Life is information. Information is processed both during an organism life-time and across generations by natural selection. In fact, life is probably the most complex information processing system ever created. As Robert Robbins put it, the DNA sequence (i.e code) of an organism is “the result of literally millions of maintenance revisions performed by the worst possible set of kludge–using, spaghetti–coding, opportunistic hackers (i.e. evolution) who delight in clever tricks like writing self–modifying code and relying upon undocumented system quirks”. As a result, deciphering molecular biology is the ultimate dream of a computer scientist.
One of the hardest problems of current genomics lies in the identification and modeling of the promoter regions and transcription factor binding sites that regulate gene expression. Life, it turns out, discovered RISC systems way before computer scientists did and prefers to operate with small but versatile instruction repertoire (i.e. genes) finely tuned by complex cross-regulatory interactions. Rather than being junk-DNA, as they were first labeled, it turns out that the main differences between organisms reside not on their genetic repertoire, but on the intergenic regions that regulate gene expression.
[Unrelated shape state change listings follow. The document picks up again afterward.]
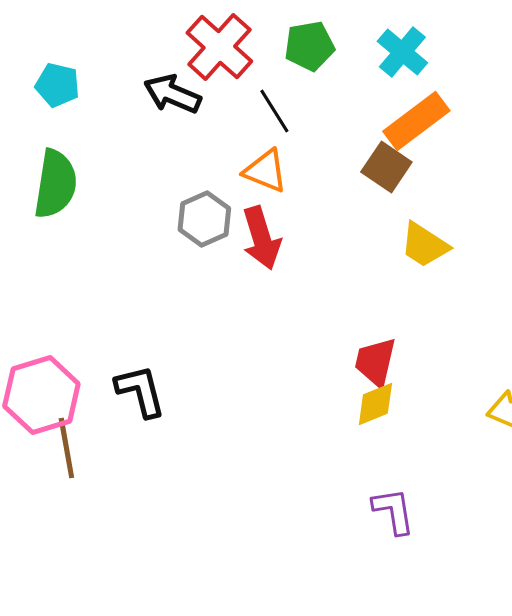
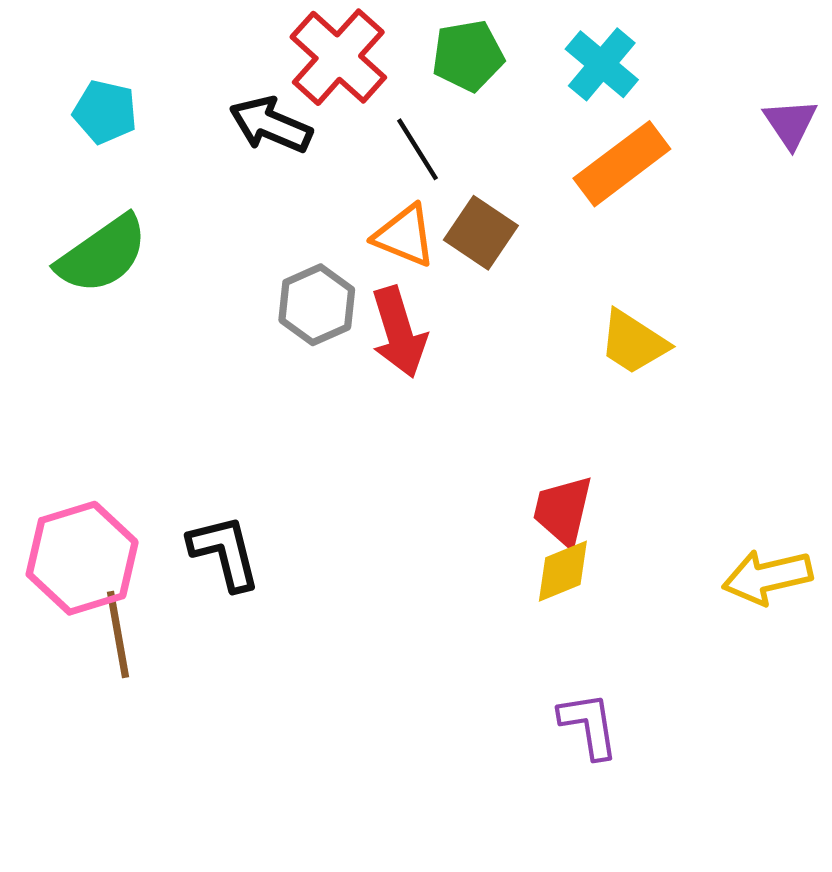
brown square: (386, 167) -> (481, 233), moved
green semicircle: (55, 184) -> (102, 254), turned 46

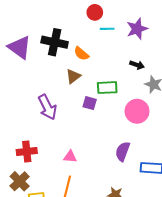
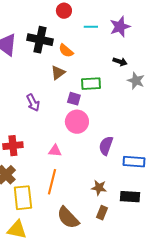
red circle: (95, 12) -> (64, 11), moved
purple arrow: (47, 107) -> (33, 103), size x0.7
pink circle: (137, 111) -> (77, 122), moved

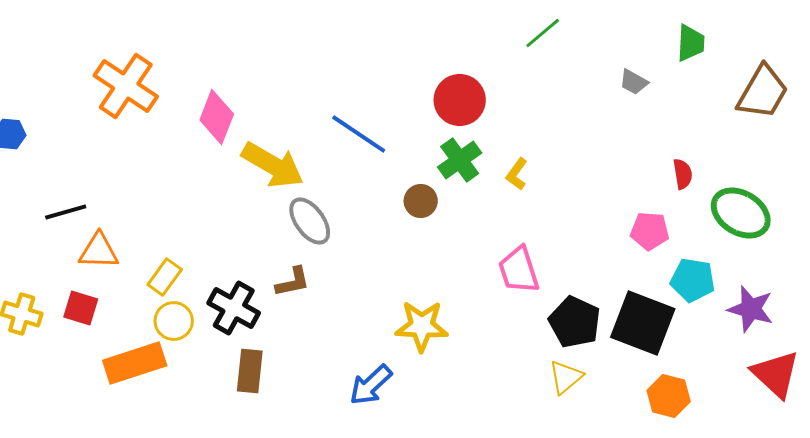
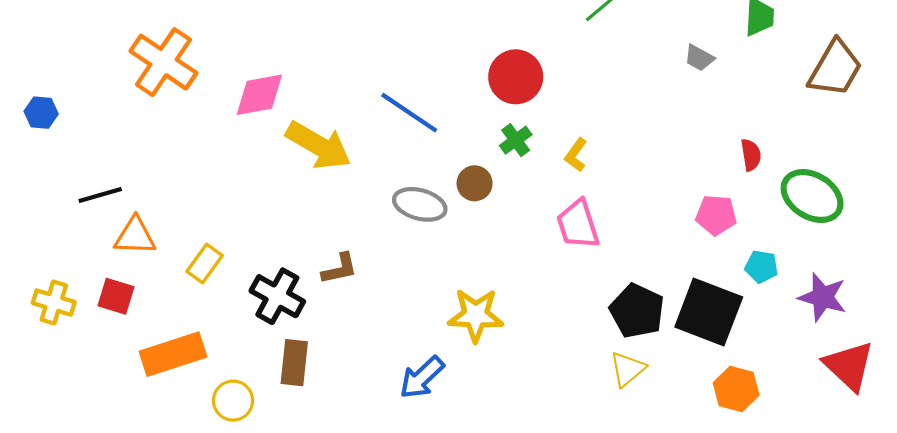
pink diamond: (217, 117) -> (259, 95), turned 58
green cross: (460, 160) -> (516, 140), size x0.7
gray ellipse: (310, 221) -> (420, 204), moved, turned -39
pink trapezoid: (519, 270) -> (578, 224), moved
cyan pentagon: (693, 280) -> (761, 267), size x0.7
yellow circle: (174, 321) -> (233, 401), moved

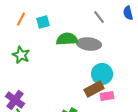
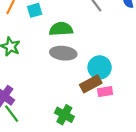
gray ellipse: (89, 44) -> (63, 53), moved

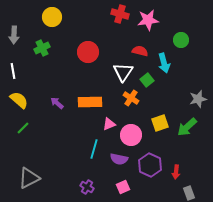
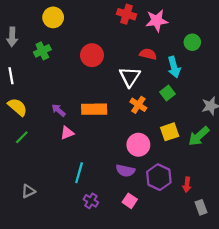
green square: (147, 80) -> (167, 93), moved
pink triangle: (109, 124) -> (67, 133), moved
cyan line: (94, 149) -> (79, 173), moved
gray triangle: (29, 178) -> (28, 191), size x0.6
pink square: (123, 187) -> (130, 201), turned -32

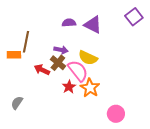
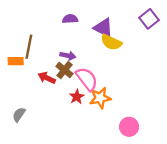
purple semicircle: (69, 23) -> (70, 19), moved
yellow semicircle: (88, 58) -> (111, 42), moved
orange star: (90, 88) -> (100, 98), turned 30

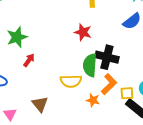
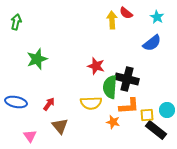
red star: (83, 32) -> (96, 66), moved
red arrow: (29, 60) -> (49, 104), moved
orange L-shape: (109, 84) -> (129, 106), turned 40

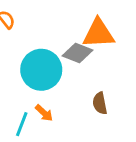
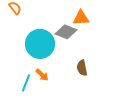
orange triangle: (98, 33) -> (81, 18), size x0.7

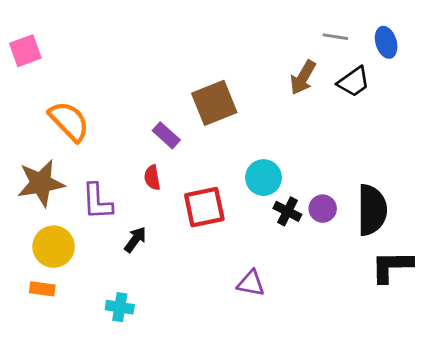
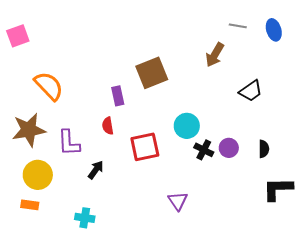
black trapezoid: (354, 82) -> (251, 91), moved
purple rectangle: (166, 135) -> (118, 96), turned 36
black semicircle: (372, 210) -> (264, 149), size x0.5
purple triangle: (251, 283) -> (178, 201), turned 45

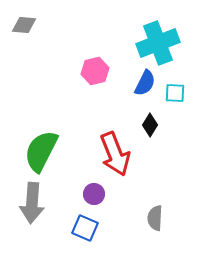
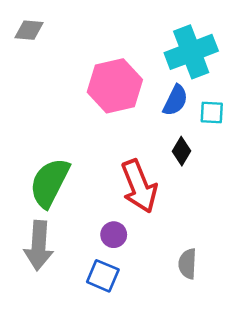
pink hexagon: (95, 71) -> (115, 86), size x1.6

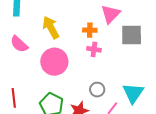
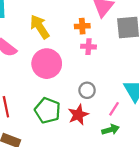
gray circle: (97, 90) -> (87, 90), moved

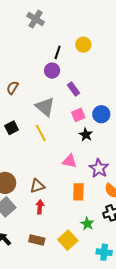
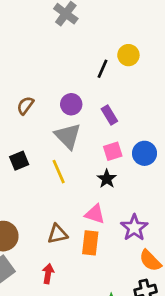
black line: (58, 52) -> (103, 69), moved
purple circle: (52, 71) -> (71, 104), moved
black star: (86, 135) -> (107, 179), moved
brown triangle: (37, 186) -> (57, 234), moved
orange rectangle: (78, 192) -> (90, 243), moved

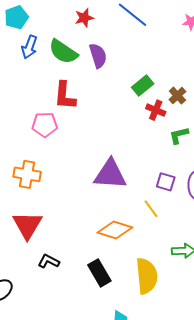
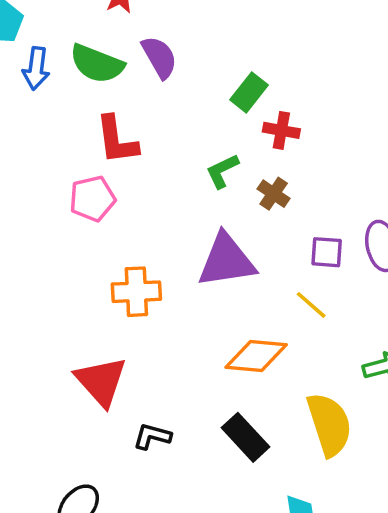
brown cross: (177, 96) -> (274, 194), moved
green L-shape: (179, 135) -> (222, 171), moved
orange cross: (27, 174) -> (136, 292), moved

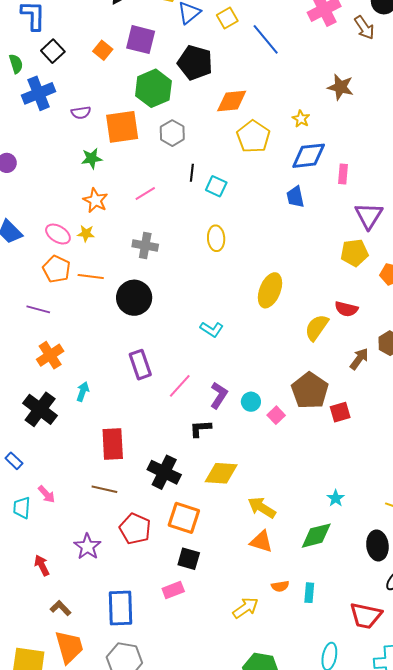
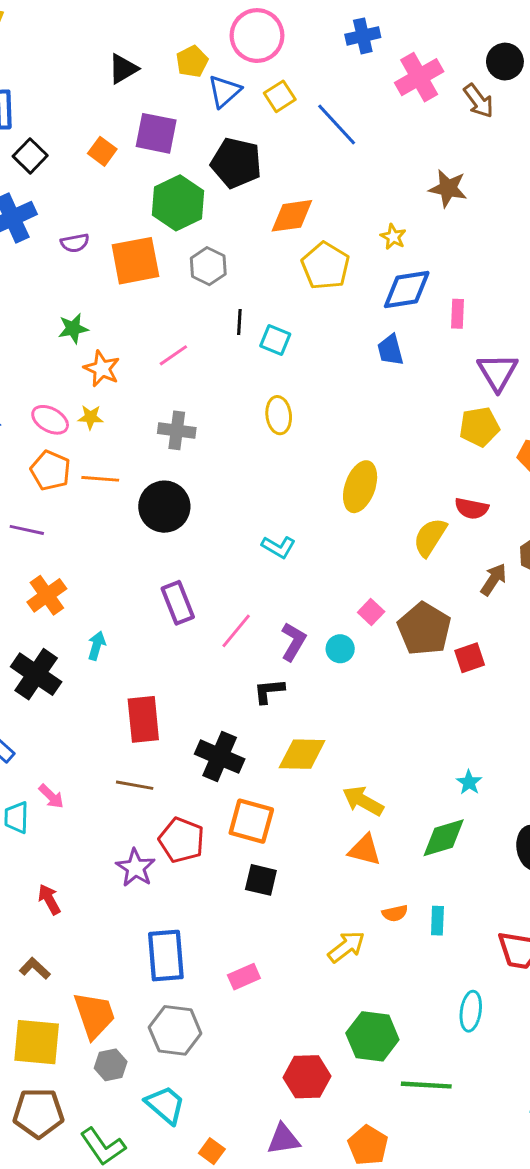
green star: (92, 158) -> (73, 328), moved
pink square: (276, 415) -> (371, 612), moved
purple star: (87, 547) -> (136, 868), moved
pink rectangle: (173, 590) -> (244, 977), moved
brown L-shape: (61, 608) -> (35, 968), moved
Even though probably good for life, the complexity of intergenic regions is exciting but dire news for those trying to understand them. The large alphabet of possible transcription factors, their loose nature and their seemingly haphazard organization make modeling of these regions an extremely hard task for which conventional methods, relying heavily on statistics and rigid heuristics, are ill suited. The approach I champion lies in the use of nature-inspired tools to tackle the problem of promoter modeling and identification, using few a priori assumptions and a flexible frame to accommodate the diversity of natural promoters. By applying a soft-computing approach that combines neural networks, fuzzy logic, genetic algorithms and swarm theory coupled with traditional information theory methods, I aim at making some sense of the apparent complexity of promoters and at testing model predictions in-vivo to validate the strength of the model.
Robbins, R. J., 1992. Challenges in the human genome
project. IEEE Engineering in Biology and Medicine, (March 1992):25–34.